→ **Directions**
When a line of the entries contains the word "ตอนท", report that line.

(Dataset entries)
★ ★ ★ ★ ★ ★ ★

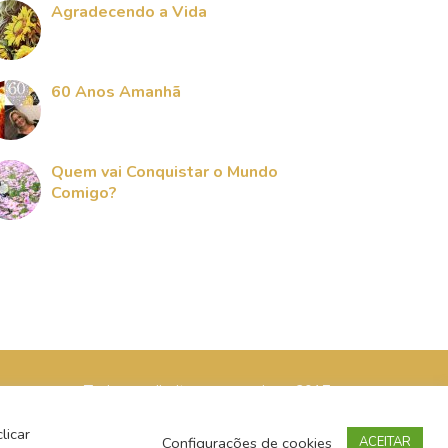
Agradecendo a Vida
60 Anos Amanhã
Quem vai Conquistar o Mundo
Comigo?
Todos os direitos reservados - 2017
licar
Configurações de cookies
ACEITAR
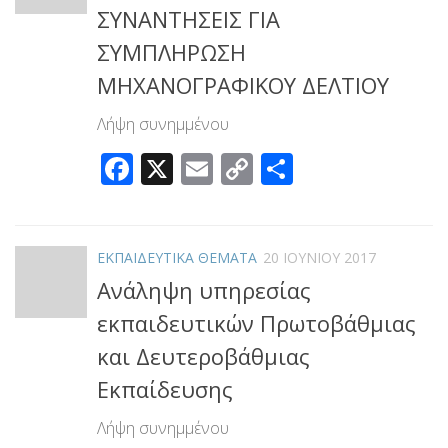
ΣΥΝΑΝΤΗΣΕΙΣ ΓΙΑ
ΣΥΜΠΛΗΡΩΣΗ
ΜΗΧΑΝΟΓΡΑΦΙΚΟΥ ΔΕΛΤΙΟΥ
Λήψη συνημμένου
Facebook
X
Email
Copy
Μοιραστεί
Link
ΕΚΠΑΙΔΕΥΤΙΚΑ ΘΕΜΑΤΑ
20 ΙΟΥΝΊΟΥ 2017
Ανάληψη υπηρεσίας
εκπαιδευτικών Πρωτοβάθμιας
και Δευτεροβάθμιας
Εκπαίδευσης
Λήψη συνημμένου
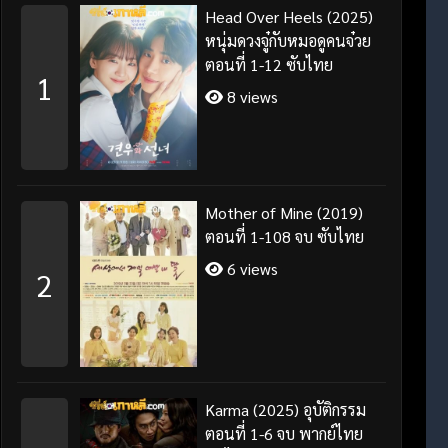
Head Over Heels (2025)
หนุ่มดวงจู๋กับหมอดูคนจ๋วย
ตอนที่ 1-12 ซับไทย
1
8 views
Mother of Mine (2019)
ตอนที่ 1-108 จบ ซับไทย
6 views
2
Karma (2025) อุบัติกรรม
ตอนที่ 1-6 จบ พากย์ไทย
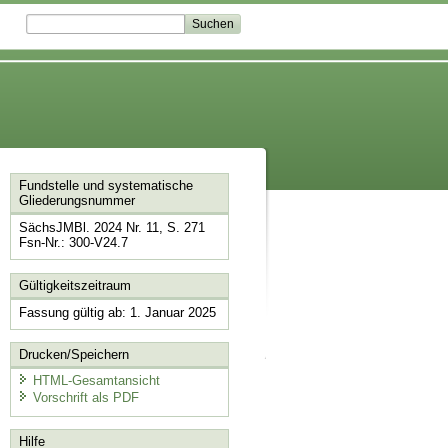
Fundstelle und systematische
Gliederungsnummer
SächsJMBl. 2024 Nr. 11, S. 271
Fsn-Nr.: 300-V24.7
Gültigkeitszeitraum
Fassung gültig ab: 1. Januar 2025
Drucken/Speichern
HTML-Gesamtansicht
Vorschrift als PDF
Hilfe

★ ★ ★ ★ ★ ★ ★

→ **Answer to the problem**
ตอนที่ 1-12 ซับไทย
ตอนที่ 1-108 จบ ซับไทย
ตอนที่ 1-6 จบ พากย์ไทย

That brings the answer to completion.